Former Black Star coach, James Kwasi Appiah has promised to reveal a lot more about his time with the national team in his second book which he expects to outdoor if his first book titled ‘Leaders Don’t Have To Yell’ becomes a hit.
According to Appiah who qualified Ghana to the 2014 FIFA World Cup in Brazil, it is sometimes difficult for coaches like him to reveal damning and incriminating details about a team because he is not retired and might work with the same players and officials he mentions in a book.
However, with the thought of retirement playing heavy on his mind, Appiah is confident that if he finally calls it quit regarding his coaching career, he will be a lot more forthcoming with details about things that happened during his time as a player and coach.
“You know sometimes when you are still coaching you are careful not to reveal certain things but once you are retired or no longer coaching then you won’t have to think too much about the details you reveal. I plan on having another book soon and maybe in that book I will reveal a lot more things about my time as a player and as a coach,” Appiah told Accra-based Starr FM.
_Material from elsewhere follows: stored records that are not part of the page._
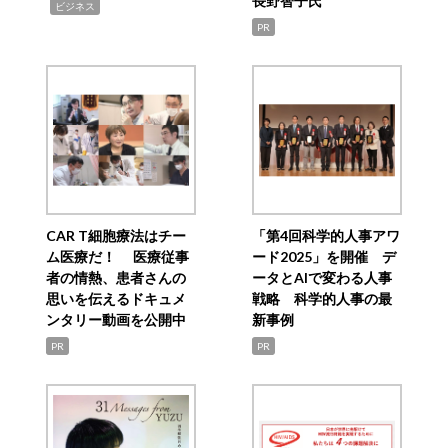
長野智子氏
,
ビジネス
PR
CAR T細胞療法はチー
「第4回科学的人事アワ
ム医療だ！ 医療従事
ード2025」を開催 デ
者の情熱、患者さんの
ータとAIで変わる人事
思いを伝えるドキュメ
戦略 科学的人事の最
ンタリー動画を公開中
新事例
PR
PR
Kwasi Appiah recently lost his job as Black Stars coach after the Ghana Football Association decided not to extend his contract when it expired on December 31.
He is using his time away from active duty to promote the launch of his maiden book which he argues is a must-have for every active and aspiring footballer and coach.
Appiah also admitted that two Premier League coaching greats are the inspiration behind the authoring of his book “Leaders don’t have to yell”
In an interview with Joy Sports, Appiah revealed that he felt highly encouraged to emulate after reading Sir Alex Ferguson’s My Autobiography and Arsene Wenger’s book titled Arsene Wenger – The Inside story of Arsenal under Arsene.
“I understood why they[Ferguson and Wenger] took certain decisions and how they handled certain complex situations,” he told Joy Sports Editor, Nathaniel Attoh in an interview.
The 59-year-old, who also played for Black Stars between 1987 and 1992, said he chose these two coaching icons as mentoring figures because of their experiences gathered which were also crowned with big achievements. “They also made some very big players and managed their expectations and egos.”
“The book gets everyone close to me. I do appreciate the space I have operated in. When the results don’t go well everyone will criticize and think they know you better than everyone else.”
“What people do not know is that every decision I have taken or the way I have conducted myself is informed by something. The fact that I am calm and keep a cool demeanour doesn’t mean I am weak. Quiet people are the toughest,” he said.